Les Revenants (‘The Returned’) is back and fans have their fingers crossed that the show hasn’t lost its magic. In 2012, the French suspense series, created by Fabrice Gobert and produced by Canal +, captured an international audience by bringing humanity to the otherworldly in a way that has rarely been seen on television. The nearly perfect Emmy award winning series has been on hiatus for two years and in the meantime some of the characters have grown up (can dead people grow up?) and an American remake has come and gone (after being largely pooh poohed by critics). We are hoping the same attraction and mystery are still there to ignite the spark.

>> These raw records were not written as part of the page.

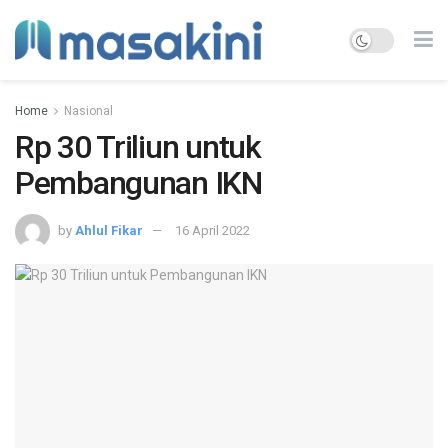
Home
Nasional
Rp 30 Triliun untuk
Pembangunan IKN
by
Ahlul Fikar
16 April 2022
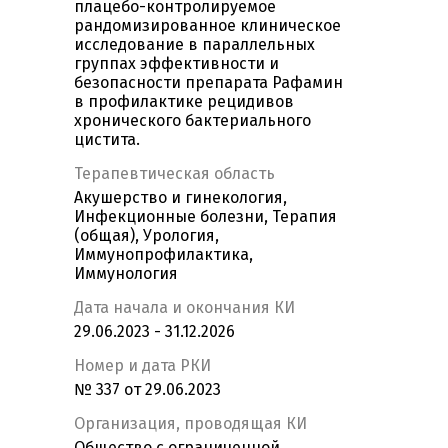
плацебо-контролируемое
рандомизированное клиническое
исследование в параллельных
группах эффективности и
безопасности препарата Рафамин
в профилактике рецидивов
хронического бактериального
цистита.
Терапевтическая область
Акушерство и гинекология,
Инфекционные болезни, Терапия
(общая), Урология,
Иммунопрофилактика,
Иммунология
Дата начала и окончания КИ
29.06.2023 - 31.12.2026
Номер и дата РКИ
№ 337 от 29.06.2023
Организация, проводящая КИ
Общество с ограниченной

Les Revenants takes place in a small mountainside town in France; the shadow of its cloudy peaks, an eerie stage for the fantastic story line. The first scene of the series shows a bus full of teenagers winding their way home from a field trip when boom, they drive straight off a cliff. After a black screen with the words “aujourd‘hui” brings us to the present, ‘Camille’, one of teenagers who was supposed to have died in the crash three years earlier, climbs up from the crash site unscathed. The stage is set. The show slowly begins to reveal a number of dead characters returning to the town in their flesh and blood forms, hoping to resume life where they left off.

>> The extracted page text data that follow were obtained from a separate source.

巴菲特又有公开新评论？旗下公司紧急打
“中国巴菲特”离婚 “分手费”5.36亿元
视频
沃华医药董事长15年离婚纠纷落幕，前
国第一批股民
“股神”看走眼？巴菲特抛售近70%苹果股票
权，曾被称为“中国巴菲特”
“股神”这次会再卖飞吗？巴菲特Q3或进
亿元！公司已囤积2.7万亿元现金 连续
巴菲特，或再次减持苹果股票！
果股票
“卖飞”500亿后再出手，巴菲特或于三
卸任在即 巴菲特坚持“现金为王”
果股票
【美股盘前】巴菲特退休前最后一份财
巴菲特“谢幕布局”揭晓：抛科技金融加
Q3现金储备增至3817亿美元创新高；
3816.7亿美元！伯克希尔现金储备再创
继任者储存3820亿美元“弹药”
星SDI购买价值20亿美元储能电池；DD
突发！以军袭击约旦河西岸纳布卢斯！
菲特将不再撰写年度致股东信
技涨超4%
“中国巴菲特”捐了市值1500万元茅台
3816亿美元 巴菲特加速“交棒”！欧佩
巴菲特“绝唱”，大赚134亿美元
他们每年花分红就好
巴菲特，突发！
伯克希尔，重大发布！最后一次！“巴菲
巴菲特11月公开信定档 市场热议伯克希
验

The premise may sound simplistic and a bit too ‘fantastic’, but the show’s creator suspends disbelief in the ‘undead’ by focusing on their humanity and intertwining it with the spiritual ghosts of the living. The cinematographer’s use of a stark landscape combined with the soundtrack from Mogwai – which deserves attention in its own right – makes us empathize with the characters on a deeper level. More than most television programs allow.
The recent premiere of season two leaves us mostly delighted but partially concerned about where it is heading. Now that the dead are not a new phenomenon, can the writers maintain the mystery? The series two’s timeline resumes six months after the original season which leaves fans with many questions: Why doesn’t Camille look more like her identical twin sister? Why would anyone stay in this town after these strange occurrences? Rather than the subtle mystery of season one, are we going to start seeing zombies roaming the woods? Perhaps the writers asked themselves these same questions. The production of season two was supposed to start in 2014 but there were problems with the writing process and filming was delayed.
Either way, if you are already a fan, you are no doubt pumped that the series is back in the hands of the French (there should be a law banning Americans from remaking anything European). If you haven’t already delved into series one, you won’t regret a rainy weekend spent on the first season. Though we can’t make promises about the upcoming season, if the writing and acting have the enchantment of the first, we’ll be continuing our love affair.